Raspberry PI Bare Metal Booting Up #
This is my new blog series on Raspberry PI Bare Bone coding. In this series, I will show you how to build a simple bare bone code in assembly for the Raspberry PI. We will start gradually add more features to our code.
Introduction #
The booting process of a Raspberry PI is quite different from that of a traditional PC. The Raspberry PI uses a unique bootloader that is stored in the GPU’s ROM. This bootloader is responsible for initializing the hardware and loading the operating system. I will not be doing anything with GPU bootloader as it is closed source binary blob and not documented. Instead, I will focus on the ARM CPU and how to get it up and running. But there are part of GPU Mailbox interface that we will be using to get the ARM CPU up and running. If you have read my previous blog posts on Raspberry PI Mailbox interface, you will be familiar with the concepts but I will explain them again here for completeness.

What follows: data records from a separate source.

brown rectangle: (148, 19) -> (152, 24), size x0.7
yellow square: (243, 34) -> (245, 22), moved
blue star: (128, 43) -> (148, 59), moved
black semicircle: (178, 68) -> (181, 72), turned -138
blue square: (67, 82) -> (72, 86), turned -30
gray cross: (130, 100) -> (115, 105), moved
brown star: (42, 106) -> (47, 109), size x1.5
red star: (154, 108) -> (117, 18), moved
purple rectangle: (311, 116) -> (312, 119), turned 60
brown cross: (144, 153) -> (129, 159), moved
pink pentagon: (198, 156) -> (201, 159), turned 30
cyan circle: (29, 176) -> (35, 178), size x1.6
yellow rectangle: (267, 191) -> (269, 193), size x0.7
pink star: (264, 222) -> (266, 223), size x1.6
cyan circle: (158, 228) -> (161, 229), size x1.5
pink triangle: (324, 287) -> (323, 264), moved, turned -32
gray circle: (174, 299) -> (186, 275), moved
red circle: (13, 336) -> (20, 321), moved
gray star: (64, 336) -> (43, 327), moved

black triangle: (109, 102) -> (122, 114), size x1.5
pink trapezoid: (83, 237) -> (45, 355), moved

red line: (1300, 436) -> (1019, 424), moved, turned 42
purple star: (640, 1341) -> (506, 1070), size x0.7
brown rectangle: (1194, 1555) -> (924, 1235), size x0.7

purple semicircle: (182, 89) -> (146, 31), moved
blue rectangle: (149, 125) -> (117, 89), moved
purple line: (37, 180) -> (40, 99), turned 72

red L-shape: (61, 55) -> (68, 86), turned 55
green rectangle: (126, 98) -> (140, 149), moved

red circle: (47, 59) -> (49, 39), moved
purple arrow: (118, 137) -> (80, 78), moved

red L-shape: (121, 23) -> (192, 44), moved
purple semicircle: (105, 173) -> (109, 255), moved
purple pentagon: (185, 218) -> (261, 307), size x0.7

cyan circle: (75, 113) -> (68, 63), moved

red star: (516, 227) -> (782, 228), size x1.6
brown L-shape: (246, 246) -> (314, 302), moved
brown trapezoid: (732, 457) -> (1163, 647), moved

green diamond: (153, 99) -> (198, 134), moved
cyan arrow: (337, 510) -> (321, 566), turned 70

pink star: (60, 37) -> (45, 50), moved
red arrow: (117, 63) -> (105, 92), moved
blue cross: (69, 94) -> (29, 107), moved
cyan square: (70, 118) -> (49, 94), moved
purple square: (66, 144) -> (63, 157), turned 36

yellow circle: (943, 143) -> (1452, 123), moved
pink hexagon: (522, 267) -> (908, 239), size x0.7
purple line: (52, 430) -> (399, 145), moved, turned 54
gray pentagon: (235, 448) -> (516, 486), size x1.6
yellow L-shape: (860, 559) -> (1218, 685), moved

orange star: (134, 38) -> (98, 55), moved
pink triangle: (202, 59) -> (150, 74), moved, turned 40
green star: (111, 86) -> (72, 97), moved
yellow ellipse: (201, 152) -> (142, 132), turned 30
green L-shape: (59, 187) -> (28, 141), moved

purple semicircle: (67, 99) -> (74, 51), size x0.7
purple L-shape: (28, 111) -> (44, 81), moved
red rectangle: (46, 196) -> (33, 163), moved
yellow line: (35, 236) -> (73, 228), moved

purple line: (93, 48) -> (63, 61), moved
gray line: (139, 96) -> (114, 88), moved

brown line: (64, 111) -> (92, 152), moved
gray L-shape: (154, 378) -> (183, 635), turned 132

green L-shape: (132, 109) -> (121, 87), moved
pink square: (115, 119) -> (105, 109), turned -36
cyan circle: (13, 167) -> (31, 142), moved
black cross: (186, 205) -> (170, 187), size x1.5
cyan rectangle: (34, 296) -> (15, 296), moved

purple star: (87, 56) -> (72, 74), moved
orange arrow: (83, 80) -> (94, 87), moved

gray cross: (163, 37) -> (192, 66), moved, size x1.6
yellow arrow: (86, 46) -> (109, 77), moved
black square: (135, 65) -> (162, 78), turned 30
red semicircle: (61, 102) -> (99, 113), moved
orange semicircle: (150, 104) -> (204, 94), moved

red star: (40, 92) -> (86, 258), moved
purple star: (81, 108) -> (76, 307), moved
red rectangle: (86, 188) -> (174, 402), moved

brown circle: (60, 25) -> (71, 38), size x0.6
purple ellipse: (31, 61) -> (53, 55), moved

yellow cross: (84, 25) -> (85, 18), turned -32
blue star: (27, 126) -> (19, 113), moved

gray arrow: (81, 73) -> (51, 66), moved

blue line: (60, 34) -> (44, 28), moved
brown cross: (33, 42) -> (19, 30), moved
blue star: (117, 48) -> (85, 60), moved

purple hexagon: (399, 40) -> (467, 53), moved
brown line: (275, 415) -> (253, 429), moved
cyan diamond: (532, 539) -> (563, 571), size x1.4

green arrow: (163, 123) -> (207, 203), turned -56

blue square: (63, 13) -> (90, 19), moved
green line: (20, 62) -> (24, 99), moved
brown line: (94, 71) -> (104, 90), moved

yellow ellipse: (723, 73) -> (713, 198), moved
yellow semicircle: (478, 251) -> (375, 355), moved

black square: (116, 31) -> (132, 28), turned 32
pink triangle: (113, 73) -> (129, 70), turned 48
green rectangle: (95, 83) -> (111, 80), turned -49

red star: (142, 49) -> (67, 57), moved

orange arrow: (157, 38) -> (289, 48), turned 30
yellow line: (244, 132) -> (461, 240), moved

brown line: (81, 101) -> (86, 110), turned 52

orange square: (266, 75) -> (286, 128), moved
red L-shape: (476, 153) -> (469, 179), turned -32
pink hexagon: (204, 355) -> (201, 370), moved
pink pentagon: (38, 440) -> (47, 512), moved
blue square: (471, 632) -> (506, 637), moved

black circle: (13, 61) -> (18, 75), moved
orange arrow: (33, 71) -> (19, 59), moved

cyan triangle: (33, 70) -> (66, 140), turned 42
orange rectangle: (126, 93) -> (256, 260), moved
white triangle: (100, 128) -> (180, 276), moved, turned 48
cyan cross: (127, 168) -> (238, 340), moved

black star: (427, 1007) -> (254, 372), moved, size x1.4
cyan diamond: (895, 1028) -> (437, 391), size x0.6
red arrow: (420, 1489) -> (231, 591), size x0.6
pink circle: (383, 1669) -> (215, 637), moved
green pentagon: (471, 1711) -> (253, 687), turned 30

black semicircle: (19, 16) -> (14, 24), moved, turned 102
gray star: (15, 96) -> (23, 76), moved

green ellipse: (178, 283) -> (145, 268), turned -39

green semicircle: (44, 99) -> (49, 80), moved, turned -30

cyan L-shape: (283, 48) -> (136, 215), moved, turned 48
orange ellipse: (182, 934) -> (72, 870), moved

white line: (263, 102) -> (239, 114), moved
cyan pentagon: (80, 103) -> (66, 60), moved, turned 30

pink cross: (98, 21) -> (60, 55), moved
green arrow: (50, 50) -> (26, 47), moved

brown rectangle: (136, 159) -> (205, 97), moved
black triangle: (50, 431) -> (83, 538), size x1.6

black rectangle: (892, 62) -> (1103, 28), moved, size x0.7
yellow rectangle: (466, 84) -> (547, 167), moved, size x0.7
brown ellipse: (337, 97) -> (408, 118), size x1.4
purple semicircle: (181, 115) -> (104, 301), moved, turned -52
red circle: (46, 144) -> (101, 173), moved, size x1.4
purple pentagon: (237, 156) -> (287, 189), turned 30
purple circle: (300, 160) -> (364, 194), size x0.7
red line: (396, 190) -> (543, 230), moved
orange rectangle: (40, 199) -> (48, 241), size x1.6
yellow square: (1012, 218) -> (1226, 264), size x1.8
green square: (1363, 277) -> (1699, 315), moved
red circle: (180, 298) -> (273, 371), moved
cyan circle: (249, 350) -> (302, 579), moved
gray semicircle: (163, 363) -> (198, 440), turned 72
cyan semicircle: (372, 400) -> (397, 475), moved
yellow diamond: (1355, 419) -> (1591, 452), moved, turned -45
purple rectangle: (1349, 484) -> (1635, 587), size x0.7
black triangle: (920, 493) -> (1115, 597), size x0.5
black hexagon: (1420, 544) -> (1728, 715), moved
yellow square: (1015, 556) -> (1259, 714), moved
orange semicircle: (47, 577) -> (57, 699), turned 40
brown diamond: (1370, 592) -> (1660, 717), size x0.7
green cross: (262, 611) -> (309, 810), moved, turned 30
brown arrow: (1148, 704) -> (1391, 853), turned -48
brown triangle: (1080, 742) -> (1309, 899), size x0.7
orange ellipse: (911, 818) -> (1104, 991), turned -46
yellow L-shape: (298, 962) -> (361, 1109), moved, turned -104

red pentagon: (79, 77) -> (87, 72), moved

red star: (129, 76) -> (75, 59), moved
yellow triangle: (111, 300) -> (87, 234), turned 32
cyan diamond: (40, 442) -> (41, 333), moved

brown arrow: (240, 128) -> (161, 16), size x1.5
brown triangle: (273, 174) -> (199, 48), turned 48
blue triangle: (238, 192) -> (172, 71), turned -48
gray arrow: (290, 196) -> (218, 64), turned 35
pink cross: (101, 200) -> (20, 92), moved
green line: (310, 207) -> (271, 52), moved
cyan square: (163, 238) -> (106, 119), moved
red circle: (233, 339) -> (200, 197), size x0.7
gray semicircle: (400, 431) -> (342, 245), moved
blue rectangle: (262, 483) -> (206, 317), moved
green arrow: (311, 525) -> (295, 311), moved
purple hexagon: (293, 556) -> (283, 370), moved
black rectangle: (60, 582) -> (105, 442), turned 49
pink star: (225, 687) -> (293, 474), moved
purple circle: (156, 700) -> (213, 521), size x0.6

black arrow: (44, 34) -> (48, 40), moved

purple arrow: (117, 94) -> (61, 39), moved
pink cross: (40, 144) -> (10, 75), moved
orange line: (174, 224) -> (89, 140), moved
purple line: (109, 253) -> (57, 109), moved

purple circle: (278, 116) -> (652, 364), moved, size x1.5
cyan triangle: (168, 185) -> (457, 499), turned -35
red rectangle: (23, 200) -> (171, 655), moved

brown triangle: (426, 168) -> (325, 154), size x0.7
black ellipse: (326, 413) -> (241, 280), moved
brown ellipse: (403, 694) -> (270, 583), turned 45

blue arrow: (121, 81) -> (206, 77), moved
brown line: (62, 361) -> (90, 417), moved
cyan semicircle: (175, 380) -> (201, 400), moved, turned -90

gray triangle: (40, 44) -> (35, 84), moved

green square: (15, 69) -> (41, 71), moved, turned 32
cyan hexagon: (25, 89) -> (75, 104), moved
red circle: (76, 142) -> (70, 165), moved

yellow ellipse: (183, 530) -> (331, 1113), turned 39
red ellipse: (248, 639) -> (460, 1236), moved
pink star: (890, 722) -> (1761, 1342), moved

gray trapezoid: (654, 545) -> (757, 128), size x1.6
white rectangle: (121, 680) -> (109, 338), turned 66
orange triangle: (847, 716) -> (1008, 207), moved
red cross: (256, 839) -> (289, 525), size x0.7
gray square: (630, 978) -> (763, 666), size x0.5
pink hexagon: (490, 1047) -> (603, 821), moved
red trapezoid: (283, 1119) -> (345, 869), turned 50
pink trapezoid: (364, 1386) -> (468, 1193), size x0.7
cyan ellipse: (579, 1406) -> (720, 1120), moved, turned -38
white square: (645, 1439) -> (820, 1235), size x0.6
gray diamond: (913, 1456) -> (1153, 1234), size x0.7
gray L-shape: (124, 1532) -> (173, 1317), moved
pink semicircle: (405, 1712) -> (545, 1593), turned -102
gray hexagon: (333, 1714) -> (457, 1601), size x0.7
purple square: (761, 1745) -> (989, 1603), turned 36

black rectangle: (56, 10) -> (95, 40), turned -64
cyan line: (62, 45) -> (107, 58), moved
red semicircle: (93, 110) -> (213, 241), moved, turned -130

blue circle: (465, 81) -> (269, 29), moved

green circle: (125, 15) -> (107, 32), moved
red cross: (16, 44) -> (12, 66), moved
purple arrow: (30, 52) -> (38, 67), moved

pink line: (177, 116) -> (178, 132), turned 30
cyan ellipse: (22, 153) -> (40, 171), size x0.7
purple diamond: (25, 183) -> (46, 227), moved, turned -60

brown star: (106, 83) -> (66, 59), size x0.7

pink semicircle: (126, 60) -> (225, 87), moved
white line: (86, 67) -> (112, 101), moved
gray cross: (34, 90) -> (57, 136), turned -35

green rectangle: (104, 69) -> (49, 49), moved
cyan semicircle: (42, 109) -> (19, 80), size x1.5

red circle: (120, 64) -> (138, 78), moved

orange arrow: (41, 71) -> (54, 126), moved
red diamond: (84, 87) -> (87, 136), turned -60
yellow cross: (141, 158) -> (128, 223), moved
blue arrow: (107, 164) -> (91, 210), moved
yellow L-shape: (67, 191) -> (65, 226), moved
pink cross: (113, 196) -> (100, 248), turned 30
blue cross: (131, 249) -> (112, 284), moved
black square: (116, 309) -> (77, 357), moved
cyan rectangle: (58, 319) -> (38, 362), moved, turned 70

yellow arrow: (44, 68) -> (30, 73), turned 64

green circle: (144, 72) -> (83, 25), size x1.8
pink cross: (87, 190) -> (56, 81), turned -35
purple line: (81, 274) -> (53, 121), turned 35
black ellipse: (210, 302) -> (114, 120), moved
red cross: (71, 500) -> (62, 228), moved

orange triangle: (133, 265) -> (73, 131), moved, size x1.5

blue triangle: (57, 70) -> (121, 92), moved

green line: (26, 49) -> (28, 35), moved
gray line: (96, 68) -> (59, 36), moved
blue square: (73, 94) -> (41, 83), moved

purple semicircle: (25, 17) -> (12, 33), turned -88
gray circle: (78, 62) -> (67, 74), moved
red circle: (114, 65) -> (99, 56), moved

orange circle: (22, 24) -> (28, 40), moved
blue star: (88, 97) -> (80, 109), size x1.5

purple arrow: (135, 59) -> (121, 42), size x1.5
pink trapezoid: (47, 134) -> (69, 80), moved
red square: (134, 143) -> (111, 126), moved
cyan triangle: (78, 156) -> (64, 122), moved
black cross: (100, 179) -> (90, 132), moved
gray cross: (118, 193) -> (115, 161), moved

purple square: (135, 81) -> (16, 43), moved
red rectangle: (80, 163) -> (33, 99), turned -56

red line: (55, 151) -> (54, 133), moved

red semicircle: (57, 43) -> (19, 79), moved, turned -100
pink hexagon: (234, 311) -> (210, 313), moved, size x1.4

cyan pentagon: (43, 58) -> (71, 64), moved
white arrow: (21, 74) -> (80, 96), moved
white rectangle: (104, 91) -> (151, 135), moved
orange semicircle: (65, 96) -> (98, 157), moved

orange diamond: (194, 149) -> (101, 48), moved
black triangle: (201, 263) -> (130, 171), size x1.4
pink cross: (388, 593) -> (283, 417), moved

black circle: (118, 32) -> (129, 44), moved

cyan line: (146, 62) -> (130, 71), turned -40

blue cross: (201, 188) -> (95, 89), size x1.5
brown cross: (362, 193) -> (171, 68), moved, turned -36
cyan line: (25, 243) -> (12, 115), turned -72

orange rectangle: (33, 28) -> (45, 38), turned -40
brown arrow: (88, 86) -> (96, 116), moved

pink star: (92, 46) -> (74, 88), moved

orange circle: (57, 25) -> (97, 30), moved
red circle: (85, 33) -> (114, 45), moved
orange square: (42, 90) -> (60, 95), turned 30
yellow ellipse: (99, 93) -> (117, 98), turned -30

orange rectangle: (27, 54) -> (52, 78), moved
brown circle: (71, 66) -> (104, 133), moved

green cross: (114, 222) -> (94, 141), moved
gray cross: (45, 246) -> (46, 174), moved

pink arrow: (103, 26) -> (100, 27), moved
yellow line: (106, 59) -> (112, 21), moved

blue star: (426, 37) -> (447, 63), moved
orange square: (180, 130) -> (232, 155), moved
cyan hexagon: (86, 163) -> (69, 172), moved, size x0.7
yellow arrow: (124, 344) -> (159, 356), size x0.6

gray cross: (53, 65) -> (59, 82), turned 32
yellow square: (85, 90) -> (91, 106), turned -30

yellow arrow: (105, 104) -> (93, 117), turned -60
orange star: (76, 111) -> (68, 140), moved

The Raspberry PI boot process can be summarized as follows:
- Power On: When the Raspberry PI is powered on, the GPU’s bootloader is executed.
- Load Bootcode: The bootloader loads the
bootcode.binfile from the SD card into the GPU’s memory. - Initialize Hardware: The bootloader initializes the hardware, including the SDRAM.
- Load Start.elf: The bootloader then loads the
start.elffile, which is the main firmware for the GPU. - Load Kernel: Finally, the bootloader loads the kernel image (e.g.,
kernel.img) into memory and transfers control to it.
I will be focusing on the last step, where we load our own kernel image and get it running on the ARM CPU. The code for the kernel will be written in ARM assembly language. In this first volume, we will cover the following topics:
- Setting up the development environment
- Writing a simple “Hello, World!” of embedded world - a GPIO toggle kernel
- Compiling the kernel
- Testing the kernel on the RaspberryPI
Setting Up the Development Environment #
To get started, we need to set up our development environment. We will be using a cross-compiler with 64 bit ARM support.
You can install the necessary tools on your Linux machine (Ubuntu 22.04 64 bit) using the following commands:
wget https://developer.arm.com/-/media/Files/downloads/gnu/14.3.rel1/binrel/arm-gnu-toolchain-14.3.rel1-x86_64-aarch64-none-linux-gnu.tar.xz
sudo tar -xvf arm-gnu-toolchain-14.3.rel1-x86_64-aarch64-none-linux-gnu.tar.xz -C /usr/local/
export PATH=$PATH:/usr/local/arm-gnu-toolchain-14.3.rel1-x86_64-aarch64-none-linux-gnu/bin
This will install the ARM cross-compiler, Make, and QEMU for testing on the Raspberry PI Zero 2.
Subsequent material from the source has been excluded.